*TASK PROMPT*: Quote all of the data exactly as given. Skip every picture it contains.

----- INPUT DATA

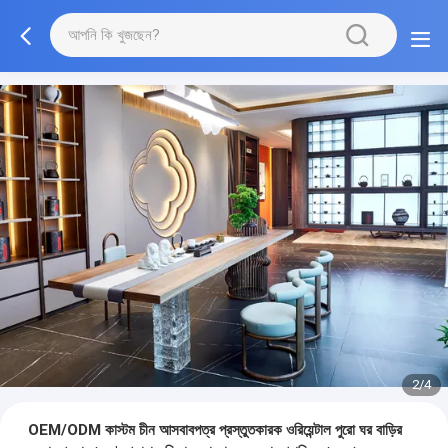
3/4
OEM/ODM কাস্টম চীন আসবাবপত্র প্রস্তুতকারক ওরিয়েন্টাল পুরো ঘর বাড়ির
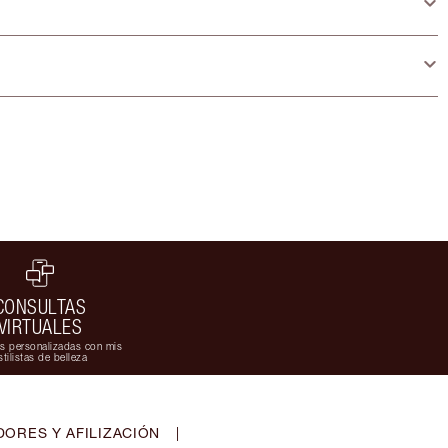
CONSULTAS
VIRTUALES
s personalizadas con mis
stilistas de belleza
ORES Y AFILIZACIÓN
|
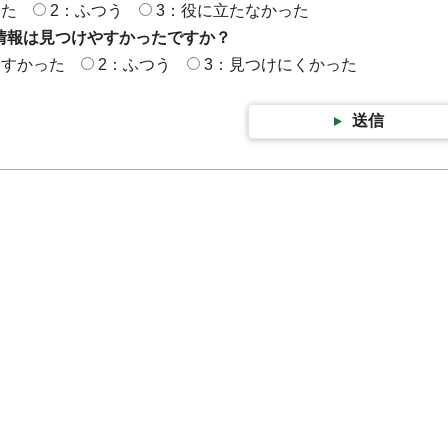
った
2：ふつう
3：役に立たなかった
情報は見つけやすかったですか？
やすかった
2：ふつう
3：見つけにくかった
送信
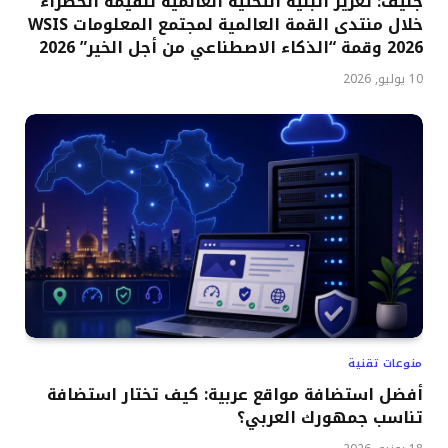
جنيف: تعزيز البنية التحتية العالمية للقيمة الخضراء
خلال منتدى القمة العالمية لمجتمع المعلومات WSIS
2026 وقمة “الذكاء الاصطناعي من أجل الخير” 2026
10 يوليو, 2026
منوعات تقنية
أفضل استضافة مواقع عربية: كيف تختار استضافة
تناسب جمهورك العربي؟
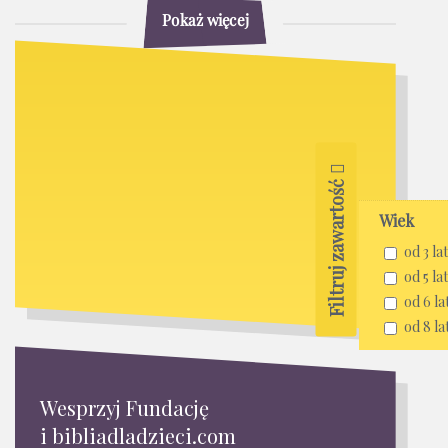
Pokaż więcej
Filtruj zawartość
Wiek
od 3 lat
od 5 lat
od 6 la
od 8 la
Wesprzyj Fundację
i bibliadladzieci.com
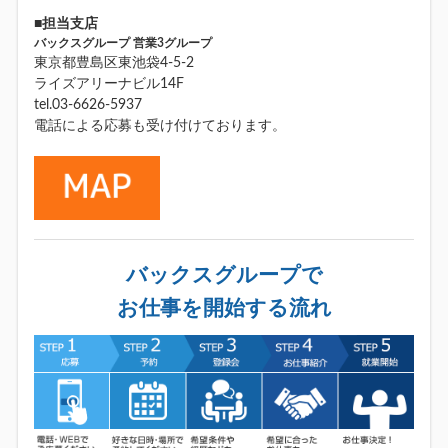
■担当支店
バックスグループ 営業3グループ
東京都豊島区東池袋4-5-2
ライズアリーナビル14F
tel.03-6626-5937
電話による応募も受け付けております。
バックスグループで
お仕事を開始する流れ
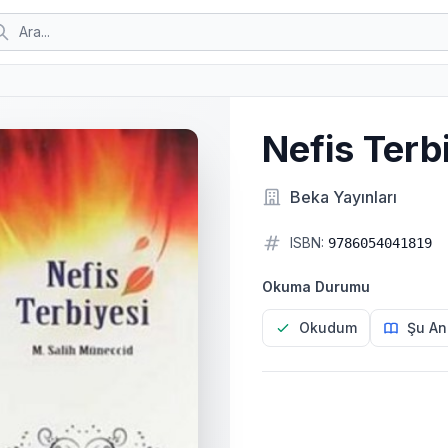
Nefis Terb
Beka Yayınları
ISBN:
9786054041819
Okuma Durumu
Okudum
Şu An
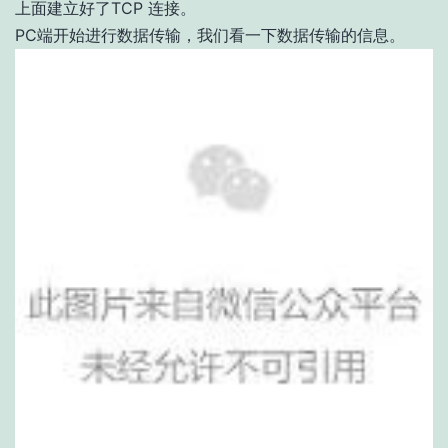
上面建立好了TCP 连接。
PC端开始进行数据传输，我们看一下数据传输的信息。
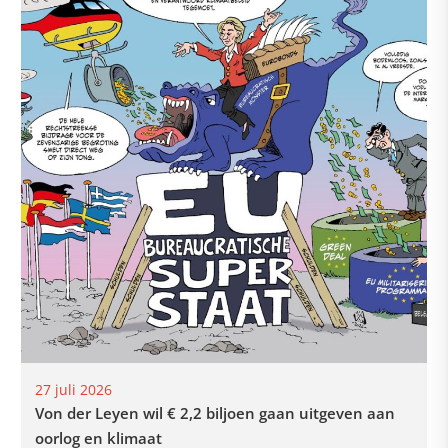
27 juli 2026
Von der Leyen wil € 2,2 biljoen gaan uitgeven aan
oorlog en klimaat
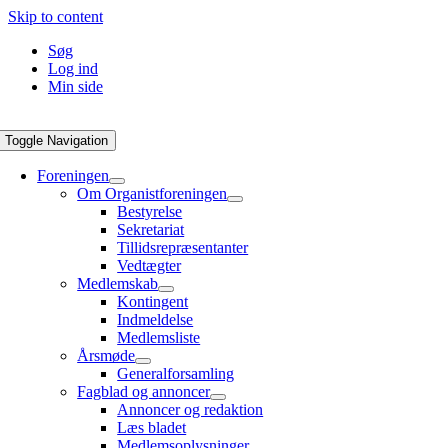
Skip to content
Søg
Log ind
Min side
Toggle Navigation
Foreningen
Om Organistforeningen
Bestyrelse
Sekretariat
Tillidsrepræsentanter
Vedtægter
Medlemskab
Kontingent
Indmeldelse
Medlemsliste
Årsmøde
Generalforsamling
Fagblad og annoncer
Annoncer og redaktion
Læs bladet
Medlemsoplysninger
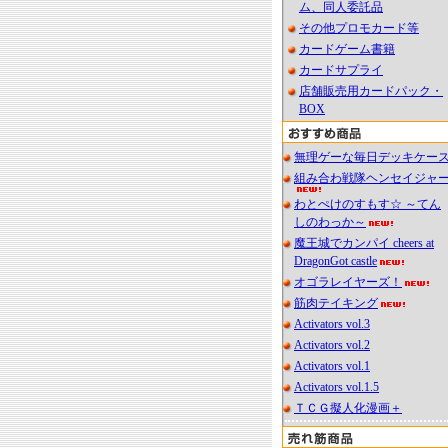
ム、同人委託品
その他プロモカード等
カードゲーム書籍
カードサプライ
店舗販売用カードパック・
BOX
無理ゲーな毎日デッキケー
組み合わ戦隊ヘンセイジャ
わとぺけのすもす☆ ～てん
しのわっか～
魔王城でカンパイ cheers at
DragonGot castle
オゴラレイヤーズ！
筋肉テイキング
Activators vol.3
Activators vol.2
Activators vol.1
Activators vol.1.5
ＴＣＧ擬人化漫画＋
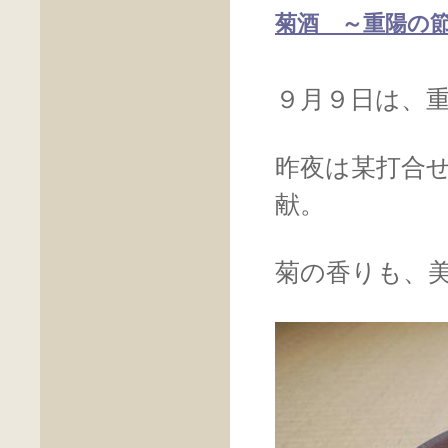
菊酒 ～重陽の
９月９日は、
昨夜は某打合
献。
菊の香りも、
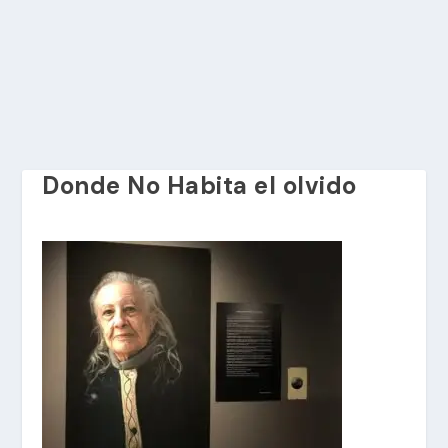
Donde No Habita el olvido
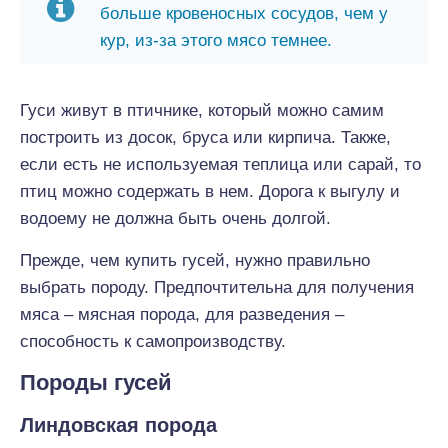
больше кровеносных сосудов, чем у
кур, из-за этого мясо темнее.
Гуси живут в птичнике, который можно самим
построить из досок, бруса или кирпича. Также,
если есть не используемая теплица или сарай, то
птиц можно содержать в нем. Дорога к выгулу и
водоему не должна быть очень долгой.
Прежде, чем купить гусей, нужно правильно
выбрать породу. Предпочтительна для получения
мяса – мясная порода, для разведения –
способность к самопроизводству.
Породы гусей
Линдовская порода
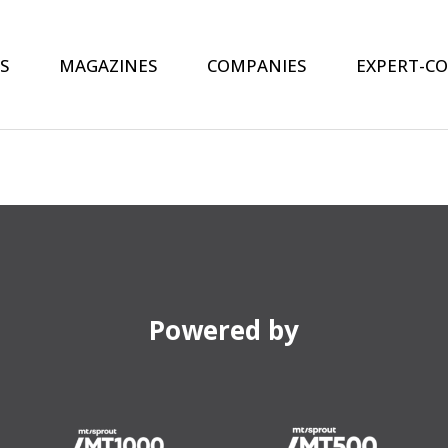
S
MAGAZINES
COMPANIES
EXPERT-C
Powered by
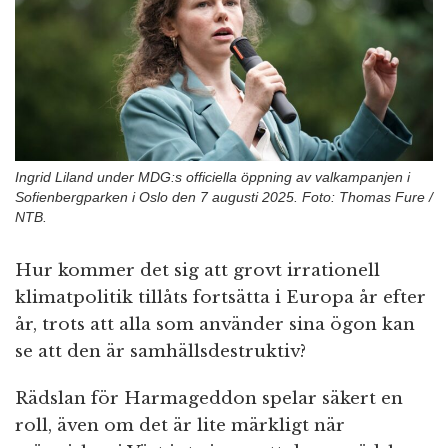
n
Ingrid Liland under MDG:s officiella öppning av valkampanjen i
Sofienbergparken i Oslo den 7 augusti 2025. Foto: Thomas Fure /
NTB.
Hur kommer det sig att grovt irrationell
klimatpolitik tillåts fortsätta i Europa år efter
år, trots att alla som använder sina ögon kan
se att den är samhällsdestruktiv?
Rädslan för Harmageddon spelar säkert en
roll, även om det är lite märkligt när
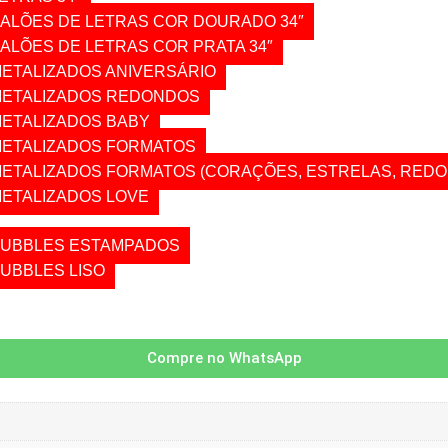
ALÕES DE LETRAS COR DOURADO 34″
ALÕES DE LETRAS COR PRATA 34″
ETALIZADOS ANIVERSÁRIO
ETALIZADOS REDONDOS
ETALIZADOS BABY
ETALIZADOS FORMATOS
ETALIZADOS FORMATOS (CORAÇÕES, ESTRELAS, RED
ETALIZADOS LOVE
BBLES
UBBLES ESTAMPADOS
UBBLES LISO
NFETE
S HÉLIO
FLADORES
Compre no WhatsApp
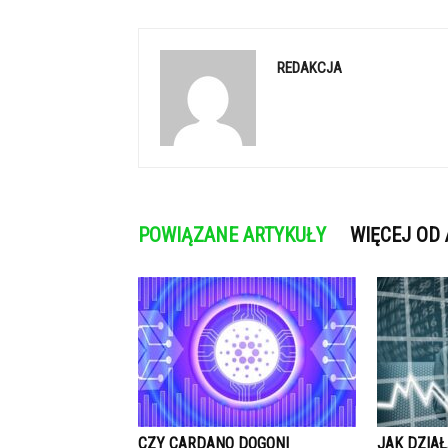
REDAKCJA
POWIĄZANE ARTYKUŁY
WIĘCEJ OD
CZY CARDANO DOGONI
JAK DZIAŁ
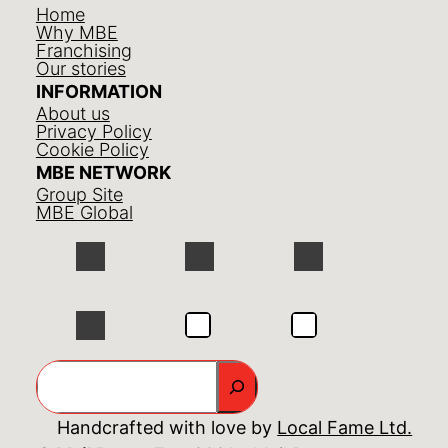
Home
Why MBE
Franchising
Our stories
INFORMATION
About us
Privacy Policy
Cookie Policy
MBE NETWORK
Group Site
MBE Global
GO
Handcrafted with love by
Local Fame Ltd.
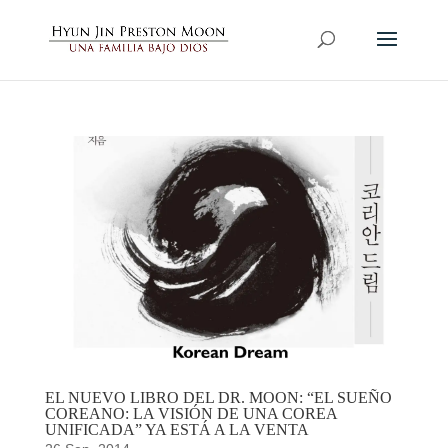
EL NUEVO LIBRO DEL DR. MOON: “EL SUEÑO
COREANO: LA VISIÓN DE UNA COREA
UNIFICADA” YA ESTÁ A LA VENTA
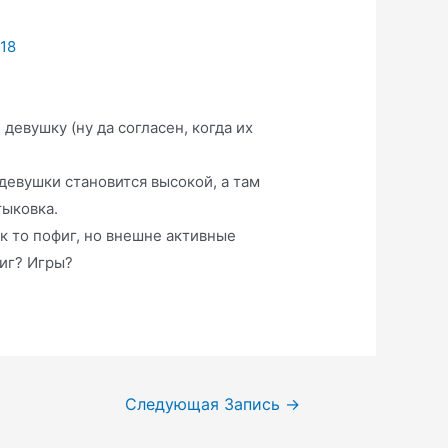
018
 девушку (ну да согласен, когда их
девушки становится высокой, а там
тыковка.
ак то пофиг, но внешне активные
фиг? Игры?
Следующая Запись
→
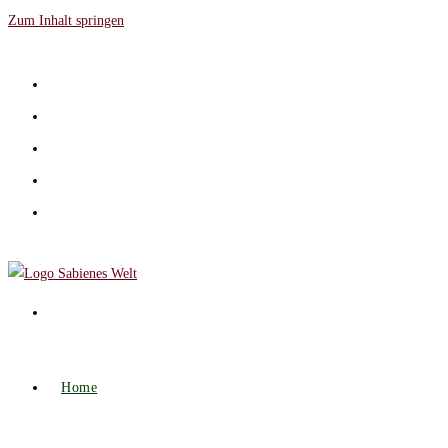
Zum Inhalt springen
Home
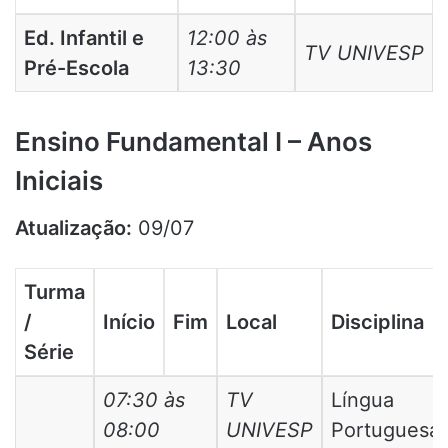
Ed. Infantil e
12:00 às
TV UNIVESP
Pré-Escola
13:30
Ensino Fundamental I – Anos
Iniciais
Atualização:
09/07
Turma
/
Início
Fim
Local
Disciplina
Série
07:30 às
TV
Língua
08:00
UNIVESP
Portuguesa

----------

*WORKED SOLUTION*:
3/4
OEM/ODM কাস্টম চীন আসবাবপত্র প্রস্তুতকারক ওরিয়েন্টাল পুরো ঘর বাড়ির
CONSULTAS
VIRTUALES
s personalizadas con mis
stilistas de belleza
ORES Y AFILIZACIÓN
|
った
2：ふつう
3：役に立たなかった
情報は見つけやすかったですか？
やすかった
2：ふつう
3：見つけにくかった
送信
جنيف: تعزيز البنية التحتية العالمية للقيمة الخضراء
خلال منتدى القمة العالمية لمجتمع المعلومات WSIS
2026 وقمة “الذكاء الاصطناعي من أجل الخير” 2026
10 يوليو, 2026
منوعات تقنية
أفضل استضافة مواقع عربية: كيف تختار استضافة
تناسب جمهورك العربي؟
Pokaż więcej
Filtruj zawartość
Wiek
od 3 lat
od 5 lat
od 6 la
od 8 la
Wesprzyj Fundację
i bibliadladzieci.com
■担当支店
バックスグループ 営業3グループ
東京都豊島区東池袋4-5-2
ライズアリーナビル14F
tel.03-6626-5937
電話による応募も受け付けております。
バックスグループで
お仕事を開始する流れ
Nefis Terb
Beka Yayınları
ISBN:
9786054041819
Okuma Durumu
Okudum
Şu An
上面建立好了TCP 连接。
PC端开始进行数据传输，我们看一下数据传输的信息。
27 juli 2026
Von der Leyen wil € 2,2 biljoen gaan uitgeven aan
oorlog en klimaat
Skip to content
Søg
Log ind
Min side
Toggle Navigation
Foreningen
Om Organistforeningen
Bestyrelse
Sekretariat
Tillidsrepræsentanter
Vedtægter
Medlemskab
Kontingent
Indmeldelse
Medlemsliste
Årsmøde
Generalforsamling
Fagblad og annoncer
Annoncer og redaktion
Læs bladet
Medlemsoplysninger
ム、同人委託品
その他プロモカード等
カードゲーム書籍
カードサプライ
店舗販売用カードパック・
BOX
無理ゲーな毎日デッキケー
組み合わ戦隊ヘンセイジャ
わとぺけのすもす☆ ～てん
しのわっか～
魔王城でカンパイ cheers at
DragonGot castle
オゴラレイヤーズ！
筋肉テイキング
Activators vol.3
Activators vol.2
Activators vol.1
Activators vol.1.5
ＴＣＧ擬人化漫画＋
菊酒 ～重陽の
９月９日は、
昨夜は某打合
献。
菊の香りも、
Donde No Habita el olvido
больше кровеносных сосудов, чем у
кур, из-за этого мясо темнее.
Гуси живут в птичнике, который можно самим
построить из досок, бруса или кирпича. Также,
если есть не используемая теплица или сарай, то
птиц можно содержать в нем. Дорога к выгулу и
водоему не должна быть очень долгой.
Прежде, чем купить гусей, нужно правильно
выбрать породу. Предпочтительна для получения
мяса – мясная порода, для разведения –
способность к самопроизводству.
Породы гусей
Линдовская порода
S
MAGAZINES
COMPANIES
EXPERT-C
Powered by
n
Ingrid Liland under MDG:s officiella öppning av valkampanjen i
Sofienbergparken i Oslo den 7 augusti 2025. Foto: Thomas Fure /
NTB.
Hur kommer det sig att grovt irrationell
klimatpolitik tillåts fortsätta i Europa år efter
år, trots att alla som använder sina ögon kan
se att den är samhällsdestruktiv?
Rädslan för Harmageddon spelar säkert en
roll, även om det är lite märkligt när
ALÕES DE LETRAS COR DOURADO 34″
ALÕES DE LETRAS COR PRATA 34″
ETALIZADOS ANIVERSÁRIO
ETALIZADOS REDONDOS
ETALIZADOS BABY
ETALIZADOS FORMATOS
ETALIZADOS FORMATOS (CORAÇÕES, ESTRELAS, RED
ETALIZADOS LOVE
BBLES
UBBLES ESTAMPADOS
UBBLES LISO
NFETE
S HÉLIO
FLADORES
Compre no WhatsApp
REDAKCJA
POWIĄZANE ARTYKUŁY
WIĘCEJ OD
CZY CARDANO DOGONI
JAK DZIAŁ
Home
Why MBE
Franchising
Our stories
INFORMATION
About us
Privacy Policy
Cookie Policy
MBE NETWORK
Group Site
MBE Global
GO
Handcrafted with love by
Local Fame Ltd.
EL NUEVO LIBRO DEL DR. MOON: “EL SUEÑO
COREANO: LA VISIÓN DE UNA COREA
UNIFICADA” YA ESTÁ A LA VENTA
018
 девушку (ну да согласен, когда их
девушки становится высокой, а там
тыковка.
ак то пофиг, но внешне активные
фиг? Игры?
Следующая Запись
→
Zum Inhalt springen
Home
Ed. Infantil e
12:00 às
TV UNIVESP
Pré-Escola
13:30
Ensino Fundamental I – Anos
Iniciais
Atualização:
09/07
Turma
/
Início
Fim
Local
Disciplina
Série
07:30 às
TV
Língua
08:00
UNIVESP
Portuguesa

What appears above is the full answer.